§ What to do
For the entries below, the expected answer is the line with "About (745, 74)", the line with "[Search] (843, 562)", and every line between them, exactly as written, and nothing more.

=== Section Start ===

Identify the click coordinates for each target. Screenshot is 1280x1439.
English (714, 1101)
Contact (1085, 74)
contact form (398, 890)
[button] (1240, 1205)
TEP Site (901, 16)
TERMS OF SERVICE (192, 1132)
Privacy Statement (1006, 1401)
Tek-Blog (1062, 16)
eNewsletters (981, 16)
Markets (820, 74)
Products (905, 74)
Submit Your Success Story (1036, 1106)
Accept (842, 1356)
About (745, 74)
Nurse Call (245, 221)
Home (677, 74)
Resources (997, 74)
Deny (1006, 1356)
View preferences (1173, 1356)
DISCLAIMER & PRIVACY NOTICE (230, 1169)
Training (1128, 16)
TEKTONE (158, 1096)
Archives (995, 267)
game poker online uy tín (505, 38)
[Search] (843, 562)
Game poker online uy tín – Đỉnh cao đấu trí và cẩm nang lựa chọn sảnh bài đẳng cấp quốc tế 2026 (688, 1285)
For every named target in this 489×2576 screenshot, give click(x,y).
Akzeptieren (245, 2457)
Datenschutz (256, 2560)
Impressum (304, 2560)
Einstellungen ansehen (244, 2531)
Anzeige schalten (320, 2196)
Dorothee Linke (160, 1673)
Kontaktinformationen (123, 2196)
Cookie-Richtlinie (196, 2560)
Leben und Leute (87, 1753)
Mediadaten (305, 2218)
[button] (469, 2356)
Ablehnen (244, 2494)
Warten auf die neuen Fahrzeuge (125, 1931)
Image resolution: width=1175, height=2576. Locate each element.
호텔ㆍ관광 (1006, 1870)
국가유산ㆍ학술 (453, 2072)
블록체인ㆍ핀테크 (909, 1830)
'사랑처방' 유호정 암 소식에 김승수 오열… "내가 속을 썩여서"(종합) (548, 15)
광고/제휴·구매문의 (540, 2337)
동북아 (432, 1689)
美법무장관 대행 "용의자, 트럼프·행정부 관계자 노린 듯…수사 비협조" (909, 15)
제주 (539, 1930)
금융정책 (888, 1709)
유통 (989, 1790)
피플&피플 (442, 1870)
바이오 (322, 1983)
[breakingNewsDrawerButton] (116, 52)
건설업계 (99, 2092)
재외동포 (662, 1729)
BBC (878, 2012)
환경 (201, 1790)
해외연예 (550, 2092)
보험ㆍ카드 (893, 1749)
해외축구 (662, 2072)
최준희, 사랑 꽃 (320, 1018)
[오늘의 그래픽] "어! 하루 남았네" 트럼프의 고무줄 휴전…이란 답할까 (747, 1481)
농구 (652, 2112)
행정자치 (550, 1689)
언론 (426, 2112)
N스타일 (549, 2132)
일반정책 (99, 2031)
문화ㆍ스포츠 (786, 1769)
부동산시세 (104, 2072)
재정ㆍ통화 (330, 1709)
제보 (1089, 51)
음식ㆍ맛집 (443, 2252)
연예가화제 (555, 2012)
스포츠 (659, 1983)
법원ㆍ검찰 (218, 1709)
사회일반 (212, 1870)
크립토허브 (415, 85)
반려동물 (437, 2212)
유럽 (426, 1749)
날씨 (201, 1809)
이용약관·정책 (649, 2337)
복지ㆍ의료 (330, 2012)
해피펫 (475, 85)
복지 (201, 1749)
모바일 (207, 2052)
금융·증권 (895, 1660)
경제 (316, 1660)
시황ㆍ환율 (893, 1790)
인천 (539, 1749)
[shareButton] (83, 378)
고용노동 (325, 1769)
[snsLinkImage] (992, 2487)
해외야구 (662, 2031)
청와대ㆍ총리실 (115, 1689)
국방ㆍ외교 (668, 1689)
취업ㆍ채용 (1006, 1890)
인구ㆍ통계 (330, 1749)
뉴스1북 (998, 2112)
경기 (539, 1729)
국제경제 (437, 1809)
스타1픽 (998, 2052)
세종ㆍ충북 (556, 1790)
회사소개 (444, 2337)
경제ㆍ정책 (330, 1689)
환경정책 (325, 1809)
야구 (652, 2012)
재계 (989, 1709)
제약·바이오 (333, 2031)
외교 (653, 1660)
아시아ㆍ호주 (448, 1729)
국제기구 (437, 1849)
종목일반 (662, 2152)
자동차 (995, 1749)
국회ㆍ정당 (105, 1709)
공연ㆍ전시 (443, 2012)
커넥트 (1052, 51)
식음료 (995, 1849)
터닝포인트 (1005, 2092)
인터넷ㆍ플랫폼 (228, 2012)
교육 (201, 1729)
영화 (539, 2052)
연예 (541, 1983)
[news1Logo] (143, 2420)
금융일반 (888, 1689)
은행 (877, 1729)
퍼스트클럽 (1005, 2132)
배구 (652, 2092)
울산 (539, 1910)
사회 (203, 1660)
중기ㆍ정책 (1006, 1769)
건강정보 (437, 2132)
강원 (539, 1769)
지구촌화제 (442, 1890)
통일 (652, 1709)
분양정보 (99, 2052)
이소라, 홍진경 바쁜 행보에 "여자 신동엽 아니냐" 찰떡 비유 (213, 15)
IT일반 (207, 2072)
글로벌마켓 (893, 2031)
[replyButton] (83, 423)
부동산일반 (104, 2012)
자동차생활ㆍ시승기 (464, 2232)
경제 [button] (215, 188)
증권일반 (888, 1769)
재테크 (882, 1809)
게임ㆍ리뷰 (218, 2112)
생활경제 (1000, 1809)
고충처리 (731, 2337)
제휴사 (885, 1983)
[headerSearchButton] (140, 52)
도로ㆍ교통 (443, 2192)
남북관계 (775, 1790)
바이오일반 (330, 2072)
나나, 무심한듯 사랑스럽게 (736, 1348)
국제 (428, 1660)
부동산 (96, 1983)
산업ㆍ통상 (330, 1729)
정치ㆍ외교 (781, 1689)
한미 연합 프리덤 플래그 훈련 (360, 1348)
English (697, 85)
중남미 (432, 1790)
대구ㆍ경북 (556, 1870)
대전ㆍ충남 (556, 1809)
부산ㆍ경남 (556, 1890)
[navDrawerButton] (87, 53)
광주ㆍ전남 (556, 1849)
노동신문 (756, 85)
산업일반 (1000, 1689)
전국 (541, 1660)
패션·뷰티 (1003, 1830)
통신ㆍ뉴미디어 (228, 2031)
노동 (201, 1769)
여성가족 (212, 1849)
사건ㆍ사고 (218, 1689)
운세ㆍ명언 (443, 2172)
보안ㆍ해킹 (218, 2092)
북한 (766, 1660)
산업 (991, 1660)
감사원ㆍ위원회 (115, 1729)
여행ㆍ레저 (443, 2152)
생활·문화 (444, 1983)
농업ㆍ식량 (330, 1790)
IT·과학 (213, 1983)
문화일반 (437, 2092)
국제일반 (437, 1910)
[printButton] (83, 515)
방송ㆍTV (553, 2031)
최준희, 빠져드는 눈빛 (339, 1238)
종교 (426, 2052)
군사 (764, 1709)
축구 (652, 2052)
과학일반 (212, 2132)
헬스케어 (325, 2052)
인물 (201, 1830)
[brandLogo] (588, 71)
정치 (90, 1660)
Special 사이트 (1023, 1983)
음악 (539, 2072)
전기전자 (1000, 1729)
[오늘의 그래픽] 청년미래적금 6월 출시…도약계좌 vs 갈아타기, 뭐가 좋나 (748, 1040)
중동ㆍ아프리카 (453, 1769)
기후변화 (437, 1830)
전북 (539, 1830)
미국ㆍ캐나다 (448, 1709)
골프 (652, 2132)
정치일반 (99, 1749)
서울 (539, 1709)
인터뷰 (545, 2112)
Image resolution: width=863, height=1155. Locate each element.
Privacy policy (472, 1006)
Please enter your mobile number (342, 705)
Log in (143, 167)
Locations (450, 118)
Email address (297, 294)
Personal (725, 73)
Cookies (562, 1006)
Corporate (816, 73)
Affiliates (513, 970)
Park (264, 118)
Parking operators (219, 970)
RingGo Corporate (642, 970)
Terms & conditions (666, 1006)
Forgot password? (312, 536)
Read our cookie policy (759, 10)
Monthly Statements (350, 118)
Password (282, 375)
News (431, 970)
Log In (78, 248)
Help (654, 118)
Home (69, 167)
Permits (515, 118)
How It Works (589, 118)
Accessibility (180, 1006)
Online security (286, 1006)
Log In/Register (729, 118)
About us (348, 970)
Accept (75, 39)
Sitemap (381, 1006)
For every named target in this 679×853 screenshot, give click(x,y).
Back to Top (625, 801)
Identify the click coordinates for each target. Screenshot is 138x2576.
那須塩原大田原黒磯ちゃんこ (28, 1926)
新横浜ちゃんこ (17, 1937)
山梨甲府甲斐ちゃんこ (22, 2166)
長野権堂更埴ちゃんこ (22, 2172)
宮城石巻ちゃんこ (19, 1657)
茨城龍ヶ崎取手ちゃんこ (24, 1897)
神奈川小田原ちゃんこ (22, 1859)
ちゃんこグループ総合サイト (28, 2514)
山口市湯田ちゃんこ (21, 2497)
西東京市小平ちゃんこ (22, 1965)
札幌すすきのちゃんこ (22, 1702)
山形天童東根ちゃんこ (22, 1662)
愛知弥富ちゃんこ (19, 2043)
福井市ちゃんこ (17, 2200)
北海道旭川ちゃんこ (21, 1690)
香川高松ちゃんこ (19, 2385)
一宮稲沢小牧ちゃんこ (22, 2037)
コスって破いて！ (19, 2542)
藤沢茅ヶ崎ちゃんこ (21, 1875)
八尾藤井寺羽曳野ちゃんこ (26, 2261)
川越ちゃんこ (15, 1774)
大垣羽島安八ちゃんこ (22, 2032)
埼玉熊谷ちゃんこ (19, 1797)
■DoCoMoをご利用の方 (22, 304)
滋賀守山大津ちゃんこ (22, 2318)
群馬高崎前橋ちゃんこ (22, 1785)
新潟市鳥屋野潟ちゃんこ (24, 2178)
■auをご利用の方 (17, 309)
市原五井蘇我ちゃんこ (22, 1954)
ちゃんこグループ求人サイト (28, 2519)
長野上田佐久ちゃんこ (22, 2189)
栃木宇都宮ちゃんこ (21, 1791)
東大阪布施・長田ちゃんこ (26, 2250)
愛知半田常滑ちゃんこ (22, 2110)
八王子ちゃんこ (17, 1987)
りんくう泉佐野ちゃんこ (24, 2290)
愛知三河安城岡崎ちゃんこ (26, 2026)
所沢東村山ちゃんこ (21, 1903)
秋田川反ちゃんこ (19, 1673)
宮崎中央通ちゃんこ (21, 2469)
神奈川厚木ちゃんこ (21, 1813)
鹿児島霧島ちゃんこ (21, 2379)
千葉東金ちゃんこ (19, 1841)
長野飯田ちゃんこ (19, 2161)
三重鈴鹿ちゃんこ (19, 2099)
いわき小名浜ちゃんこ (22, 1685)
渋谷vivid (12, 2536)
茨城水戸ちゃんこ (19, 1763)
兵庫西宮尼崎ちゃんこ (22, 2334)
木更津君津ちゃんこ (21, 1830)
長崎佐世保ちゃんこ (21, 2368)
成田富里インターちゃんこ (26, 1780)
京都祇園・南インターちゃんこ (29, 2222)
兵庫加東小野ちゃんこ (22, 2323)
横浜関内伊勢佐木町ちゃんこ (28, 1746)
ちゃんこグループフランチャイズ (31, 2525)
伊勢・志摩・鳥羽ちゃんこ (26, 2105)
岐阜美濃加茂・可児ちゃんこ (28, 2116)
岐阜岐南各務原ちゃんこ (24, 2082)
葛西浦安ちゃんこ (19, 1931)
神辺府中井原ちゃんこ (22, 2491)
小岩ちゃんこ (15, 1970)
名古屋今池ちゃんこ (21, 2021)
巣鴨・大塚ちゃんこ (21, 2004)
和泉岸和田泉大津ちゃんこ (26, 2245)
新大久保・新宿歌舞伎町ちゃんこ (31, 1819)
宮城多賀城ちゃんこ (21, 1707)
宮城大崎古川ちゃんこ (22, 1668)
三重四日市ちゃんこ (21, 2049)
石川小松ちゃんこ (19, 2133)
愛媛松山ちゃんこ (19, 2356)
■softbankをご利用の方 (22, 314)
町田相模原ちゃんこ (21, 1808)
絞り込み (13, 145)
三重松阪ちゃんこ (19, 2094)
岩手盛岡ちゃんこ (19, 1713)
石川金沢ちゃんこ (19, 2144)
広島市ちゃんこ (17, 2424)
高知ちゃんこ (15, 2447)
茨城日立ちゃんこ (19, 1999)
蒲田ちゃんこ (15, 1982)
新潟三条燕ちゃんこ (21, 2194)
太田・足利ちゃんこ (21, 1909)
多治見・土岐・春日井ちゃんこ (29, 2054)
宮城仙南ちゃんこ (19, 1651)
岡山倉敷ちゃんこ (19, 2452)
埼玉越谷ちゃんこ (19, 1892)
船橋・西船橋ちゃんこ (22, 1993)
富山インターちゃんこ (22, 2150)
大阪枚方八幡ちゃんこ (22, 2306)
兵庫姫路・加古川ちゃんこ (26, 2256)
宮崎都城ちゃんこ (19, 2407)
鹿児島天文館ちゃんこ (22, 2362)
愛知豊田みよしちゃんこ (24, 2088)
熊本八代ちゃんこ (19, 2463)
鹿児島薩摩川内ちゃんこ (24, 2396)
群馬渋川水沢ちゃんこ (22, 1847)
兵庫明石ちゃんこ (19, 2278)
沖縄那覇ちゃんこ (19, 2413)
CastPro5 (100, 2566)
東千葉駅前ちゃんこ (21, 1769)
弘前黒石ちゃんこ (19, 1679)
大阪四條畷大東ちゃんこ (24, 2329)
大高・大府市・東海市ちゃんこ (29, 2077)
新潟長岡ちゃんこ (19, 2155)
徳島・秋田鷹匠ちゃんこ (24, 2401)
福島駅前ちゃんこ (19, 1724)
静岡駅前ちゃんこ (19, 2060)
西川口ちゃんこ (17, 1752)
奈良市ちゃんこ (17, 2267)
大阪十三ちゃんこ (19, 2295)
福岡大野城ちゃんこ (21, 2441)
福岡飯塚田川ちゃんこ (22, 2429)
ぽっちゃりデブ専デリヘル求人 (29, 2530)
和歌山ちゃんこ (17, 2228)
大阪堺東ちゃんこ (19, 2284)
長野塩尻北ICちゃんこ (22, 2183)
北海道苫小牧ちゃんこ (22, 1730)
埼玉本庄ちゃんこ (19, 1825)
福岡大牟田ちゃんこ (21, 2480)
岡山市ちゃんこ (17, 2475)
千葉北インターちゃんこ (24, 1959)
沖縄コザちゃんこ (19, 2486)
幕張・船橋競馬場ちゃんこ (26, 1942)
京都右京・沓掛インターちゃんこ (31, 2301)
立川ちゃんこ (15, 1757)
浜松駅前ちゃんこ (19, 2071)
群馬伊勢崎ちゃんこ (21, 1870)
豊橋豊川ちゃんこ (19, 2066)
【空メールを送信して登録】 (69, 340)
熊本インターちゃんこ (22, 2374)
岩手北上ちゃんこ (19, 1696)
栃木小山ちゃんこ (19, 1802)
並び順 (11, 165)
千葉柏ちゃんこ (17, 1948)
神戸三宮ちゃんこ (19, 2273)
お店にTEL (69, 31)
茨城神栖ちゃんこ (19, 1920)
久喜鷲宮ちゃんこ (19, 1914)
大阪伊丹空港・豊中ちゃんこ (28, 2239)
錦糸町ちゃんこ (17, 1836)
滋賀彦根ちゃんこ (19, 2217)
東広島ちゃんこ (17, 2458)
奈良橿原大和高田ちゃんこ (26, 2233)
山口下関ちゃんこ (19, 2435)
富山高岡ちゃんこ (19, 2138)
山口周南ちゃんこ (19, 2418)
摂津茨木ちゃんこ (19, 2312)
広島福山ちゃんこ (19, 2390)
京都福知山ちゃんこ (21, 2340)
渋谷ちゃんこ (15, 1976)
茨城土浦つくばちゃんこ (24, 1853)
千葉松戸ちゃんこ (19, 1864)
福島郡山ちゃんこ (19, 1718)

=== Section End ===

§ Your solution
About (745, 74)
Nurse Call (245, 221)
Home (677, 74)
Resources (997, 74)
Deny (1006, 1356)
View preferences (1173, 1356)
DISCLAIMER & PRIVACY NOTICE (230, 1169)
Training (1128, 16)
TEKTONE (158, 1096)
Archives (995, 267)
game poker online uy tín (505, 38)
[Search] (843, 562)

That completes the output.